# Sunday Morning



## Not For Hire (Jun 30, 2009)

I took my wife fishin Sunday morning. The tides were low so we started out at secret location "E F". There were tons of mullet stacked up on the edge of the flats dropoff. The reds were craching them pretty good. We caught about 15 or 20 on topwaters up to about 30 inches. We also caught about 5 trout and a skipjack. After that was over at about 9:30 we went to secret location number 2, "B R". There were no other boats there only 3 kayakers. Probably because the water was real low. We found some small schools of tailing reds. I caught 3 on my fly rod and my wife caught 2 on a worm. They were smaller. 20 inch range. I bet it was good at first light for tailers. That lasted until about 11:00 when the wind got up, then we went home.


----------



## Ish (Oct 30, 2008)

you sure it's secret spot E F and not not-so-secret spot B R?


----------



## Ish (Oct 30, 2008)

and whatever happened to those offshore pictures you were gonna post?


----------



## Bruce J (Jun 27, 2004)

Wow,that red your wife caught is a big 'un!


----------



## Not For Hire (Jun 30, 2009)

I am sure if was EF. Thats what the map said. I'm from the East side of Chicago here on vacation.

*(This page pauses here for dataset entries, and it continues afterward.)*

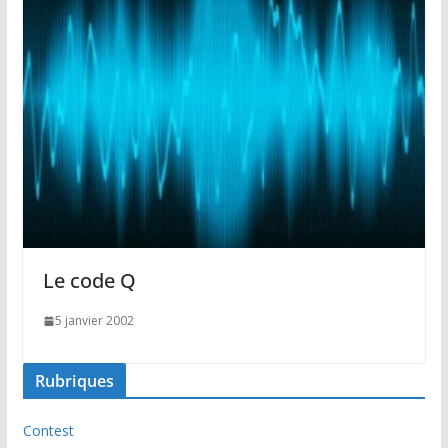
Le code Q
5 janvier 2002
Rubriques
Contest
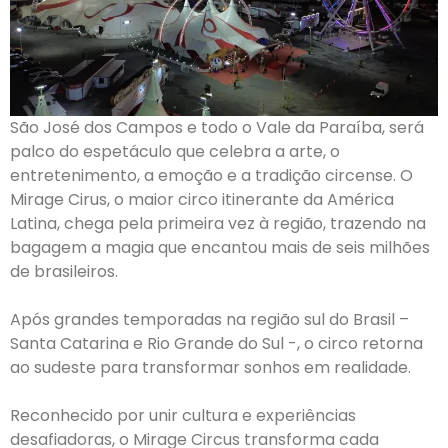
São José dos Campos e todo o Vale da Paraíba, será
palco do espetáculo que celebra a arte, o
entretenimento, a emoção e a tradição circense. O
Mirage Cirus, o maior circo itinerante da América
Latina, chega pela primeira vez à região, trazendo na
bagagem a magia que encantou mais de seis milhões
de brasileiros.
Após grandes temporadas na região sul do Brasil –
Santa Catarina e Rio Grande do Sul -, o circo retorna
ao sudeste para transformar sonhos em realidade.
Reconhecido por unir cultura e experiências
desafiadoras, o Mirage Circus transforma cada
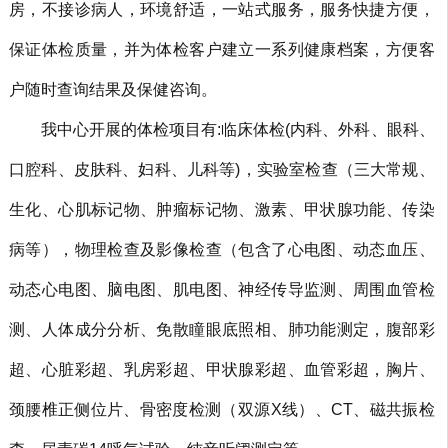
房，不接诊病人，环境舒适，一站式服务，服务快捷方便，
保证体检质量，并为体检客户建立一系列健康档案，方便客
户随时查询结果及保健咨询。
我中心开展的体检项目有:临床体检(内科、外科、眼科、
口腔科、皮肤科、妇科、儿科等)，实验室检查（三大常规、
生化、心肌标记物、肿瘤标记物、激素、甲状腺功能、传染
病等），物理检查及影像检查（包含了心电图、动态血压、
动态心电图、脑电图、肌电图、神经传导监测、周围血管检
测、人体成分分析、免散瞳眼底照相、肺功能测定，腹部彩
超、心脏彩超、乳房彩超、甲状腺彩超、血管彩超，胸片、
颈腰椎正侧位片、骨密度检测（双源X线）、CT、磁共振检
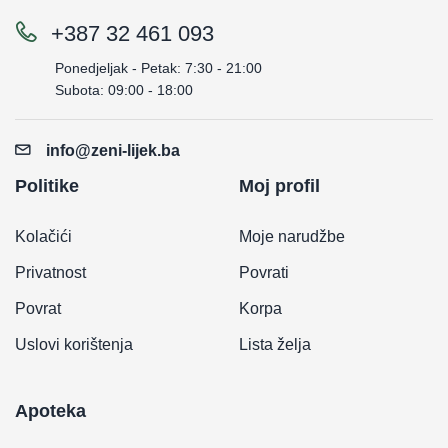
+387 32 461 093
Ponedjeljak - Petak: 7:30 - 21:00
Subota: 09:00 - 18:00
info@zeni-lijek.ba
Politike
Moj profil
Kolačići
Moje narudžbe
Privatnost
Povrati
Povrat
Korpa
Uslovi korištenja
Lista želja
Apoteka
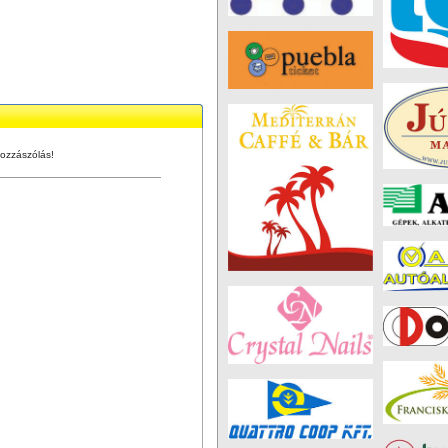
ozzászólás!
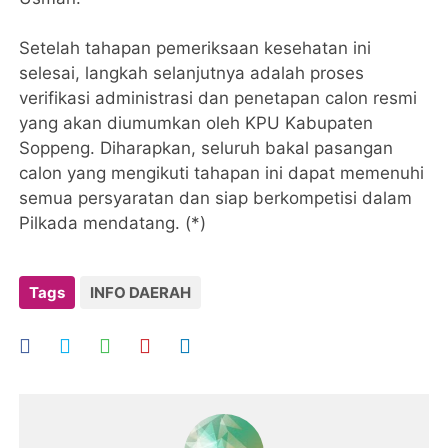
Setelah tahapan pemeriksaan kesehatan ini
selesai, langkah selanjutnya adalah proses
verifikasi administrasi dan penetapan calon resmi
yang akan diumumkan oleh KPU Kabupaten
Soppeng. Diharapkan, seluruh bakal pasangan
calon yang mengikuti tahapan ini dapat memenuhi
semua persyaratan dan siap berkompetisi dalam
Pilkada mendatang. (*)
Tags
INFO DAERAH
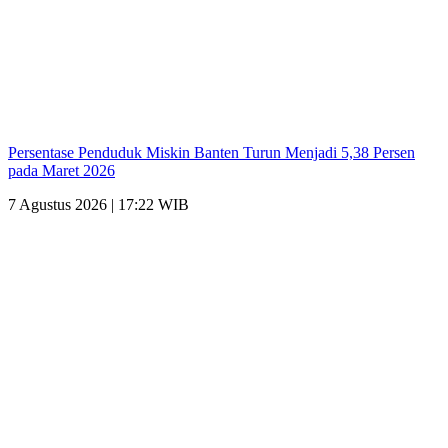
Persentase Penduduk Miskin Banten Turun Menjadi 5,38 Persen
pada Maret 2026
7 Agustus 2026 | 17:22 WIB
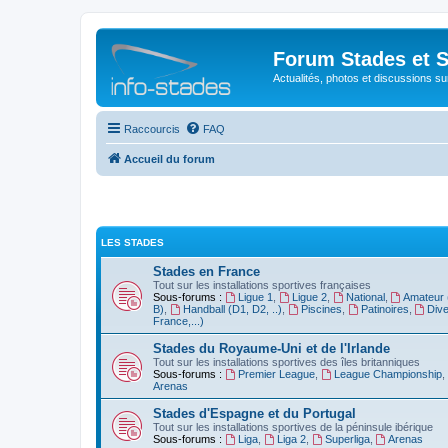
Forum Stades et 
Actualités, photos et discussions su
Raccourcis
FAQ
Accueil du forum
LES STADES
Stades en France
Tout sur les installations sportives françaises
Sous-forums :
Ligue 1
,
Ligue 2
,
National
,
Amateur 
B)
,
Handball (D1, D2, ..)
,
Piscines
,
Patinoires
,
Dive
France,...)
Stades du Royaume-Uni et de l'Irlande
Tout sur les installations sportives des îles britanniques
Sous-forums :
Premier League
,
League Championship
,
Arenas
Stades d'Espagne et du Portugal
Tout sur les installations sportives de la péninsule ibérique
Sous-forums :
Liga
,
Liga 2
,
Superliga
,
Arenas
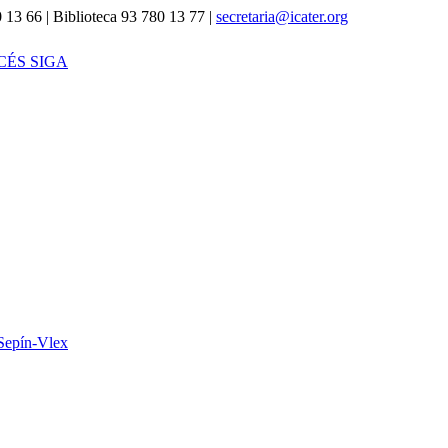
 13 66 | Biblioteca 93 780 13 77 |
secretaria@icater.org
CÉS SIGA
Sepín-Vlex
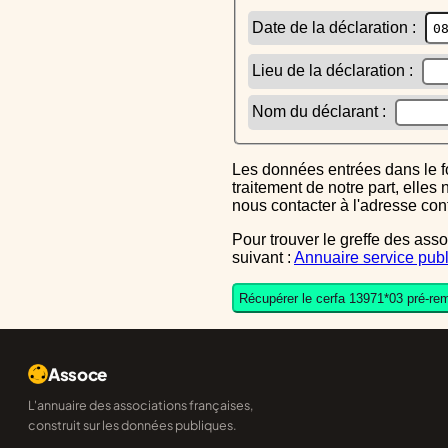
Date de la déclaration :
Lieu de la déclaration :
Nom du déclarant :
Les données entrées dans le formulaire sont uniquement inscrites dans le CERFA généré, elles ne font l'objet d'aucun autre
traitement de notre part, elle
nous contacter à l'adresse co
Pour trouver le greffe des associations auquel vous devrez ensuite envoyer le CERFA completé, reportez-vous sur l'annuaire
suivant :
Annuaire service publ
Récupérer le cerfa 13971*03 pré-rem
Assoce
L'annuaire des associations françaises,
construit sur les données publiques.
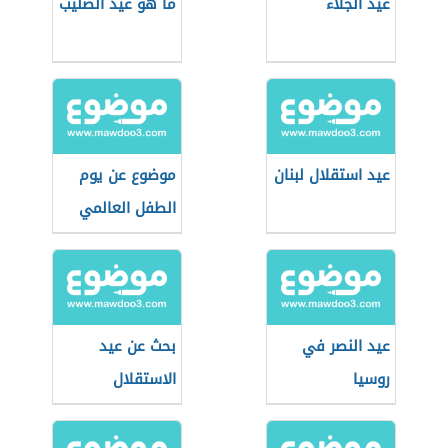
عيد الجلاء
ما هو عيد الصليب
عيد استقلال لبنان
موضوع عن يوم
الطفل العالمي
عيد النصر في
بحث عن عيد
روسيا
الاستقلال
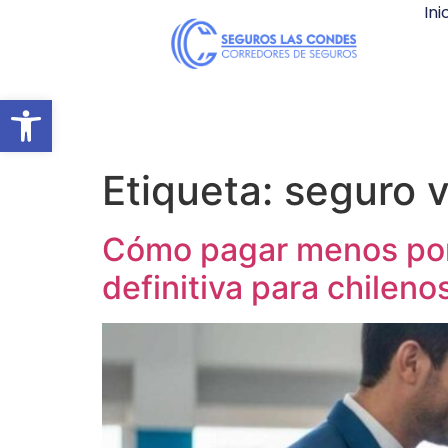
Ini
Abrir barra de herramientas
Etiqueta:
seguro v
Cómo pagar menos por e
definitiva para chileno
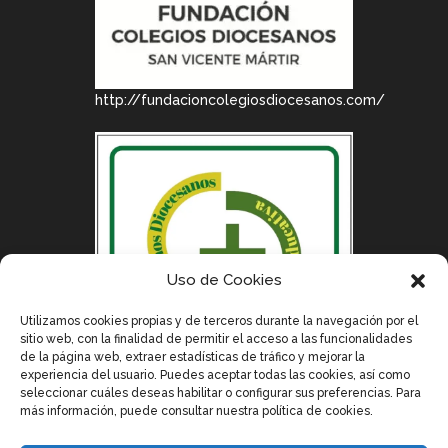
http://fundacioncolegiosdiocesanos.com/
Uso de Cookies
Utilizamos cookies propias y de terceros durante la navegación por el
sitio web, con la finalidad de permitir el acceso a las funcionalidades
de la página web, extraer estadísticas de tráfico y mejorar la
experiencia del usuario. Puedes aceptar todas las cookies, así como
seleccionar cuáles deseas habilitar o configurar sus preferencias. Para
más información, puede consultar nuestra política de cookies.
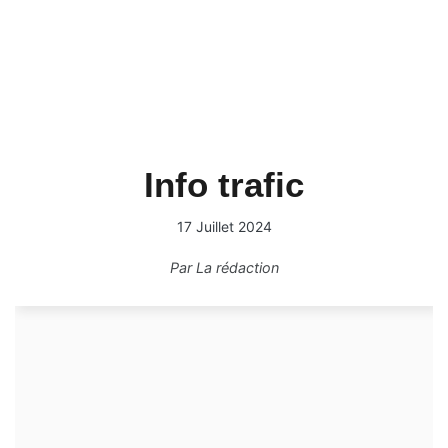
Info trafic
17 Juillet 2024
Par
La rédaction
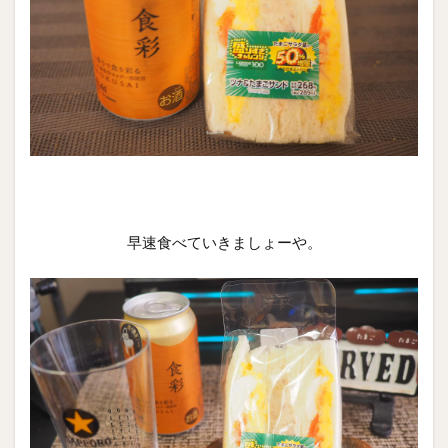
早速食べていきましょーや。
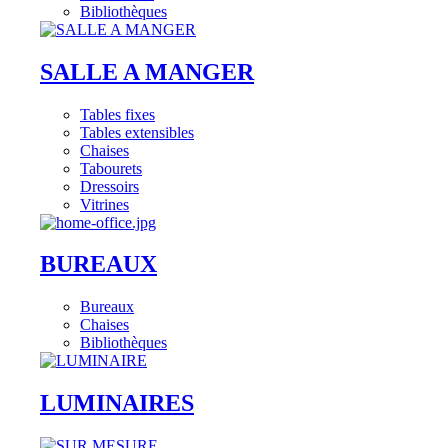
Bibliothèques
SALLE A MANGER
Tables fixes
Tables extensibles
Chaises
Tabourets
Dressoirs
Vitrines
BUREAUX
Bureaux
Chaises
Bibliothèques
LUMINAIRES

I am not much of an offshore guy but I couldnt resist. They didnt fight much.


----------



## Ish (Oct 30, 2008)

oh.

looks like there was bit of alcohol involved, no?


----------



## Not For Hire (Jun 30, 2009)

Ya a little booze. That may explain why I kept diving in after the trout under our lights. It was a rough drive back Sunday.


----------



## Ish (Oct 30, 2008)

Not For Hire said:


> Ya a little booze. That may explain why I kept diving in after the trout under our lights.


c'mon man!!! stop holdin' out on us....put up the pictures of that!!!


----------



## houfinchaser (Oct 10, 2008)

Nice Reds and photos..


----------